On a like occasion the little blackened slate-pickers swarm out of the cracker, like children let loose from school or like bees from the hive, and play at boyish games. Sometimes they get hold of an empty truck car, and ride down grade full speed, having the labor afterward of getting the car up again. When a loaded car is coming up the shaft, they can hear the warning whistle of the steam-engine, for soon the coal will be running down the chutes, and their labors recommence.

When the circus comes to town there is danger of a stampede among the boys who drive mules and perform like labors. They will come to the mine in the morning and gather together, and unless the “boss” is on the watch, they may be off in a body, and all work be at an end for the day, as the men cannot get on without them. On the contrary, if they are separated and started at their work, they will stay. But even the little fellows lately spoken of, “the boys in the cracker,” who pick the slaty refuse from the coal, have been known thus to stop mining operations.

The Welsh are not a humorous and jocose people like the Irish, though I am told that they are inclined to mirth when speaking together in their own language. A faint smile was caused at the Congregational church by a remark of the preacher. Translated, it amounts to this: “Some men drink a quantity of beer, which does not affect the brain, as they have so little brains;” and the application seems to have been that in a like manner the trials and vicissitudes of life affect some men little, as they have but little sensibility.

I am told that among the works of the Welsh poets are many epigrammatic stanzas. Of one of these, an epitaph, I received the following prose version: “In this life she told all the untruth that she could. Be careful not to wake her: if you do, she will say that she has been to heaven.”

The late hours which have been kept by our “Pennsylvania Dutch” when Fanny has a beau once do not prevail among the Welsh at Scranton. A gentleman who leads a large church choir, of which all the men are miners, and not half of these church members, tells me that the young men wait upon the young women home before nine, chat a while on the front porch or steps, and generally leave at ten.

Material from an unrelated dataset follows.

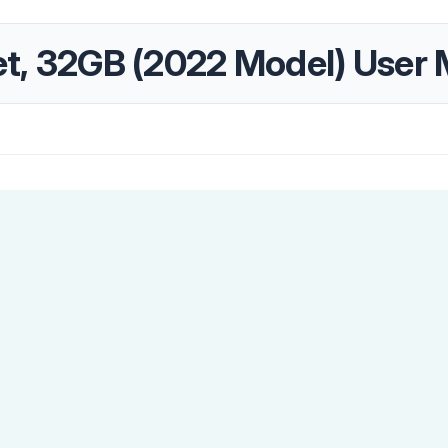
let, 32GB (2022 Model) User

A physician says that most of the courtship of the Welsh is begun, and often finished, while walking the streets after church. “This street is thronged,” says he, “on Sunday nights in summer. At first the young men walk behind, but after a while one step is quickened or the other slackened, or both, and they come together, and form lively parties, until ten or after. Courtships are brief, and the marriages early and happy.”

I asked a Welsh acquaintance whether his son married young. “No, he didn’t marry young; he was twenty-three.” Says another, “Young women among the Welsh miners marry from eighteen to twenty-two. At the latter age they are joked about being old maids.”

Miners’ wives generally hold the purse. As soon as he gets his pay and his fill of beer, the miner hands his wages to his wife, who acts as treasurer with much discretion, making all the purchases of the house and transacting the business of the family. A miner’s wife said to me, “My husband is a good workman. He never lost any time by drinking or anything like that. I nearly supported the family by my own sewing and by taking boarders. Ever since I have been married I tried to keep our own table, and could generally do it unless I was sick. I ’most always had a good deal of my own way, but I always consulted him. He always gave me his wages. I think when a man gives his wife his wages she feels more interest. I’d kick up a big fuss if he did not give me his wages. Whenever he was going away, I’d remind him, ‘Charley, haven’t you got any money in your pocket?’ He knew where the money was, you know? We always had one purse. My purse was his, and his was mine. We have always lived in good unity together.

“This is not always the way with miners. We have a neighbor who must always go to the office on pay-day to get her husband’s money. He’ll go and take the pay, and hand it over to her. She says he always gives it to her. If she did not go and get it, he’d go to the saloon and spend it. It looks to me as if a man was so weak-minded, to do the like of that!”